A major official report warned last week that young adults in Britain’s former industrial heartlands were being left behind as a result of failed or abandoned promises by successive governments.

The Social Mobility Commission (SMC), a government advisory body, said big cities such as Manchester, Edinburgh and Bristol were starting to thrive but that opportunities were “over-concentrated”.

In a Guardian interview, the commission’s chair, Alun Francis, urged Starmer to outline a bold vision to tackle “the defining social mobility challenge of our generation”.

He said: “We have a government that talks quite a lot about social mobility, but mainly about individuals – often about [the] social mobility of themselves or their colleagues … But what we don’t have is a coherent approach to social mobility as a useful concept that you can build a strategy around.”

Francis’s warning comes at a moment of mounting pressure on the government over its approach to social mobility after last week’s SMC report described poorer childhood conditions, fewer job opportunities and a lack of growth in former industrial communities, and as new figures showed the sharpest rise in youth unemployment for three years. With almost 1 million young people now outside education, work or training, critics say the government has failed to articulate a plan to brighten their prospects before the next election.
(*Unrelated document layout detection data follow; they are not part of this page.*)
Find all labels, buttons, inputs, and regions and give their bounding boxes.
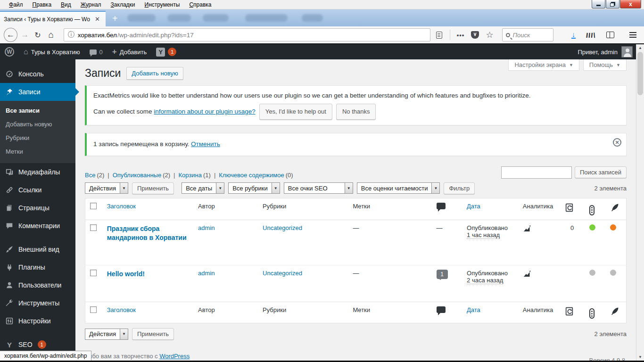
row-checkbox[interactable]: [90, 224, 97, 231]
dates-filter-select[interactable]: Все даты ▼: [182, 182, 224, 194]
downloads-icon[interactable]: ↓: [571, 31, 576, 39]
menu-edit[interactable]: Правка: [28, 0, 56, 9]
row-checkbox[interactable]: [90, 270, 97, 276]
comments-count: 0: [99, 49, 103, 56]
column-title[interactable]: Заголовок: [107, 203, 136, 210]
close-window-button[interactable]: x: [620, 0, 641, 8]
site-name-menu[interactable]: ⌂ Туры в Хорватию: [19, 44, 85, 59]
posts-search-input[interactable]: [501, 166, 572, 179]
new-content-menu[interactable]: + Добавить: [107, 44, 151, 59]
bookmark-star-icon[interactable]: ☆: [486, 30, 493, 40]
post-analytics-icon[interactable]: [518, 265, 560, 302]
wp-logo-menu[interactable]: W: [0, 44, 19, 59]
dismiss-notice-icon[interactable]: ✕: [613, 138, 621, 147]
back-button[interactable]: ←: [4, 28, 17, 42]
sidebar-item-plugins[interactable]: Плагины: [0, 258, 75, 276]
comments-column-icon[interactable]: [437, 306, 446, 313]
forward-button[interactable]: →: [18, 30, 31, 40]
tab-close-icon[interactable]: ✕: [93, 16, 102, 23]
submenu-add-new[interactable]: Добавить новую: [0, 117, 75, 131]
readability-filter-select[interactable]: Все оценки читаемости ▼: [357, 182, 440, 194]
view-cornerstone-link[interactable]: Ключевое содержимое: [219, 172, 284, 179]
menu-view[interactable]: Вид: [57, 0, 75, 9]
apply-button-bottom[interactable]: Применить: [132, 328, 174, 340]
scrollbar-thumb[interactable]: [637, 52, 643, 95]
add-new-button[interactable]: Добавить новую: [126, 67, 183, 80]
plugin-usage-link[interactable]: information about our plugin usage?: [154, 107, 255, 117]
yes-help-button[interactable]: Yes, I'd like to help out: [259, 104, 332, 120]
column-date[interactable]: Дата: [467, 203, 480, 210]
post-category-link[interactable]: Uncategorized: [263, 224, 302, 231]
sidebars-icon[interactable]: [606, 32, 614, 38]
page-scrollbar[interactable]: ▲ ▼: [636, 44, 644, 361]
sidebar-item-links[interactable]: Ссылки: [0, 181, 75, 199]
comments-menu[interactable]: 0: [85, 44, 107, 59]
filter-button[interactable]: Фильтр: [444, 182, 475, 194]
menu-tools[interactable]: Инструменты: [140, 0, 184, 9]
post-category-link[interactable]: Uncategorized: [263, 270, 302, 277]
view-published-link[interactable]: Опубликованные: [113, 172, 162, 179]
minimize-button[interactable]: [592, 0, 605, 8]
url-bar[interactable]: ⓘ хорватия.бел /wp-admin/edit.php?ids=17: [64, 28, 430, 41]
sidebar-item-media[interactable]: Медиафайлы: [0, 163, 75, 181]
menu-file[interactable]: Файл: [5, 0, 27, 9]
search-posts-button[interactable]: Поиск записей: [575, 166, 627, 178]
no-thanks-button[interactable]: No thanks: [336, 104, 376, 120]
post-author-link[interactable]: admin: [198, 224, 215, 231]
home-button[interactable]: ⌂: [44, 30, 58, 40]
comments-column-icon[interactable]: [437, 203, 446, 209]
sidebar-item-dashboard[interactable]: Консоль: [0, 65, 75, 83]
pocket-icon[interactable]: [471, 31, 479, 39]
undo-link[interactable]: Отменить: [191, 140, 220, 148]
menu-bookmarks[interactable]: Закладки: [107, 0, 140, 9]
screen-options-tab[interactable]: Настройки экрана ▼: [508, 59, 579, 71]
home-icon: ⌂: [24, 48, 28, 56]
apply-button[interactable]: Применить: [132, 182, 174, 194]
library-icon[interactable]: III\: [586, 31, 596, 39]
submenu-tags[interactable]: Метки: [0, 145, 75, 158]
column-date[interactable]: Дата: [467, 306, 480, 313]
column-title[interactable]: Заголовок: [107, 306, 136, 313]
post-author-link[interactable]: admin: [198, 270, 215, 277]
menu-history[interactable]: Журнал: [76, 0, 106, 9]
site-info-icon[interactable]: ⓘ: [68, 31, 74, 39]
submenu-categories[interactable]: Рубрики: [0, 131, 75, 145]
submenu-all-posts[interactable]: Все записи: [0, 104, 75, 117]
account-menu[interactable]: Привет, admin: [578, 46, 644, 58]
scroll-down-arrow-icon[interactable]: ▼: [636, 354, 644, 361]
browser-tab[interactable]: Записи ‹ Туры в Хорватию — Wor ✕: [0, 11, 106, 26]
browser-search-bar[interactable]: Поиск: [502, 28, 553, 41]
comments-count-bubble[interactable]: 1: [437, 270, 448, 279]
select-all-checkbox[interactable]: [90, 203, 97, 209]
sidebar-item-appearance[interactable]: Внешний вид: [0, 240, 75, 258]
post-title-link[interactable]: Hello world!: [107, 270, 145, 278]
menu-help[interactable]: Справка: [185, 0, 215, 9]
sidebar-item-pages[interactable]: Страницы: [0, 199, 75, 217]
reload-button[interactable]: ↻: [31, 31, 44, 40]
select-all-checkbox[interactable]: [90, 306, 97, 313]
restore-button[interactable]: [606, 0, 619, 8]
view-all-link[interactable]: Все: [85, 172, 95, 179]
post-title-link[interactable]: Праздник сбора мандаринов в Хорватии: [107, 225, 187, 242]
sidebar-item-posts[interactable]: Записи: [0, 83, 75, 101]
post-analytics-icon[interactable]: [518, 220, 560, 265]
scroll-up-arrow-icon[interactable]: ▲: [636, 44, 644, 51]
menu-hamburger-icon[interactable]: [629, 32, 636, 38]
post-comments-none: —: [437, 224, 443, 231]
sidebar-item-comments[interactable]: Комментарии: [0, 217, 75, 235]
sidebar-item-users[interactable]: Пользователи: [0, 276, 75, 294]
new-tab-button[interactable]: +: [108, 14, 122, 23]
view-trash-link[interactable]: Корзина: [178, 172, 202, 179]
categories-filter-select[interactable]: Все рубрики ▼: [228, 182, 280, 194]
bulk-actions-select[interactable]: Действия ▼: [85, 182, 128, 194]
sidebar-item-settings[interactable]: Настройки: [0, 312, 75, 330]
page-actions-icon[interactable]: •••: [457, 32, 465, 39]
reader-mode-icon[interactable]: [436, 32, 442, 39]
sidebar-item-tools[interactable]: Инструменты: [0, 294, 75, 312]
seo-filter-select[interactable]: Все очки SEO ▼: [284, 182, 353, 194]
help-tab[interactable]: Помощь ▼: [583, 59, 627, 71]
post-status: Опубликовано: [467, 224, 508, 231]
wordpress-link[interactable]: WordPress: [159, 353, 190, 360]
bulk-actions-select-bottom[interactable]: Действия ▼: [85, 329, 128, 340]
yoast-menu[interactable]: Y 1: [151, 44, 181, 59]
Francis praised government policies on devolution and housing, but said welfare reform and other proposals had been “stop-start”.

“We’ve got other policies like growth, educational improvement where we’re just not sure where we’re going,” he said.
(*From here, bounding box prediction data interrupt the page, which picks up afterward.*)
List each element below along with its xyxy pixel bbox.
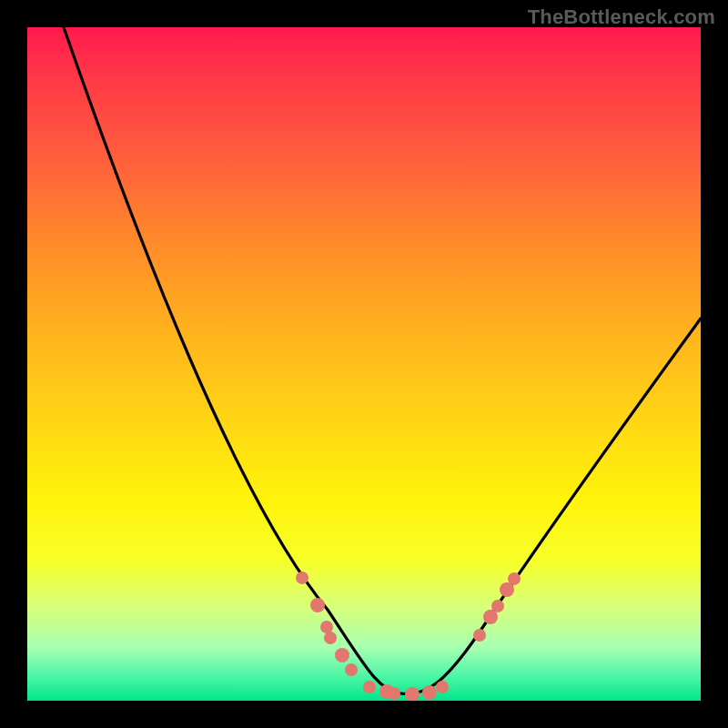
data-point bbox=[508, 572, 521, 585]
data-point bbox=[320, 621, 333, 633]
bottleneck-curve bbox=[64, 27, 701, 694]
data-point bbox=[296, 571, 308, 584]
data-point bbox=[388, 687, 400, 700]
data-point bbox=[422, 685, 437, 700]
chart-plot-area bbox=[27, 27, 701, 701]
data-point bbox=[324, 632, 337, 644]
data-point bbox=[491, 600, 504, 612]
data-point bbox=[310, 598, 325, 612]
data-point bbox=[363, 681, 376, 693]
data-point bbox=[436, 681, 449, 693]
data-point bbox=[335, 648, 349, 662]
data-point bbox=[473, 629, 486, 642]
dots-group bbox=[296, 571, 521, 701]
chart-frame: TheBottleneck.com bbox=[0, 0, 728, 728]
watermark-text: TheBottleneck.com bbox=[528, 5, 715, 29]
data-point bbox=[345, 663, 358, 676]
data-point bbox=[405, 687, 420, 701]
chart-svg bbox=[27, 27, 701, 701]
Francis said Labour’s skills policy and its industrial strategy were a step forward but that there was “no overarching narrative” to pull all these strands together.
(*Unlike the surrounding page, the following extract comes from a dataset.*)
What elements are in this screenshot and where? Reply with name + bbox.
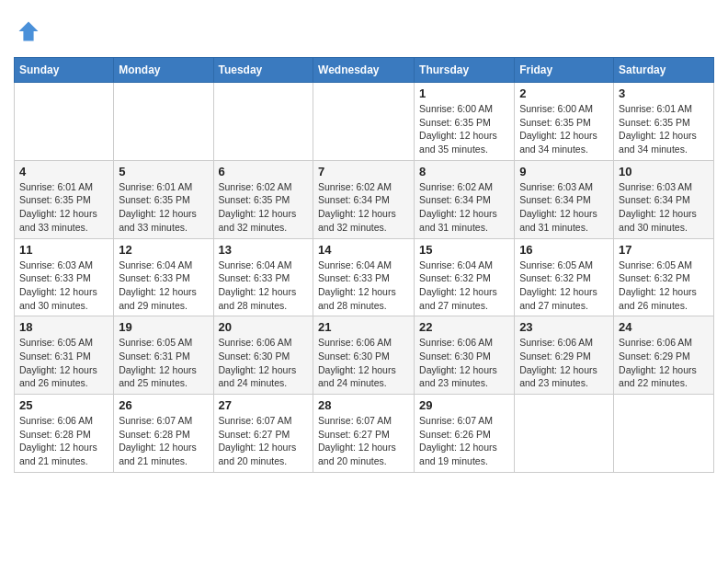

Without an overall strategy, he said, the government would “struggle to address some of those issues and have a clear-headed view about what we might do to improve things”.

He also warned that without a “universal view” of what social mobility means, it risked being subsumed by diversity, equality and inclusion (DEI) policies – an agenda that Nigel Farage’s Reform UK has characterised as “woke” and promised to dismantle.

“To some degree it’s dropped into being a kind of part of DEI because it does have some of those aspects,” he said. “But [social mobility] isn’t really a DEI policy. It’s more about an economic and social policy that’s about bringing the benefits to everybody.”

The SMC’s annual report, published last week, came as official statistics showed an increase of 85,000 young people unemployed in the three months to October.

The risk of not being in education, employment and training (Neet) is more than double if you come from a disadvantaged background and have low qualifications. The proportion of Neets is highest in the north-east and north-west of England, followed by the East Midlands and West Midlands.

Alan Milburn, the former health secretary, said this was a “national outrage … a social injustice and an economic catastrophe”. He will lead a major review into the causes of young people out of work or education, it was announced last week.

Francis, who was appointed by the Cabinet Office in January 2023, said successive governments had become too focused on “quick fixes” and the frenetic pressures of Westminster, leading to “constant changes of direction”. He added: “Without that narrative on social mobility, what you tend to have is lots of disconnected aspects of policy without a way of bringing them together into one coherent whole.”

A government spokesperson said: “Nearly 1 million young people in Britain are not in education, employment or training – and that number has been rising for four years.

“This is a crisis we cannot ignore, and we have asked Alan Milburn to help us build a system that supports young people and understand the root causes of youth unemployment.

“We are bringing forward the biggest employment reforms in a generation and Alan Milburn’s review will ensure every young person is provided an opportunity to make something of their lives.”